GOVERNMENT OF THE DISTRICT OF COLUMBIA
OFFICE OF THE CHIEF FINANCIAL OFFICER
John A. Wilson Building, 1350 Pennsylvania Avenue, NW, Suite 203, Washington, DC 20004
Phone: (202) 727-2476 * Fax: (202) 727-1643 * Web: www.cfo.dc.gov

FOR IMMEDIATE RELEASE
Tuesday May 3, 2005
CONTACT: Maryann Young
(202) 727-0058 maryann.young@dc.gov

Office of the Chief Financial Officer Releases Tax Ruling on Question of Married, Same-Sex Couple Income Tax Filing Eligibility Under D.C. Law

District of Columbia Chief Financial Officer, Dr. Natwar Gandhi, and the Office of Tax and Revenue have issued a tax ruling on whether the District of Columbia income tax law permits a married, same-sex couple to file a joint or combined-separate income tax return.

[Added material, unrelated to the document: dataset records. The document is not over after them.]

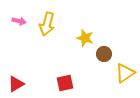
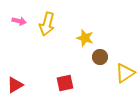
brown circle: moved 4 px left, 3 px down
red triangle: moved 1 px left, 1 px down
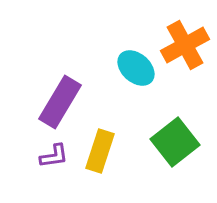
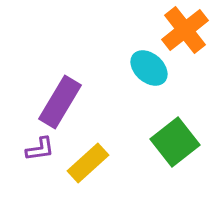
orange cross: moved 15 px up; rotated 9 degrees counterclockwise
cyan ellipse: moved 13 px right
yellow rectangle: moved 12 px left, 12 px down; rotated 30 degrees clockwise
purple L-shape: moved 14 px left, 7 px up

The Office of Tax and Revenue ruling concludes that the District of Columbia income tax law does not permit same-sex couples to file joint income tax returns in the District. District of Columbia law provides that a married couple must have filed and been eligible to file a joint Federal income tax return in order to file a joint or combined-separate District income tax return.

The ruling (#2005-01) is available for review at www.cfo.dc.gov (4:00 p.m.) or by calling 202-727-0058 to obtain a copy by fax or e-mail.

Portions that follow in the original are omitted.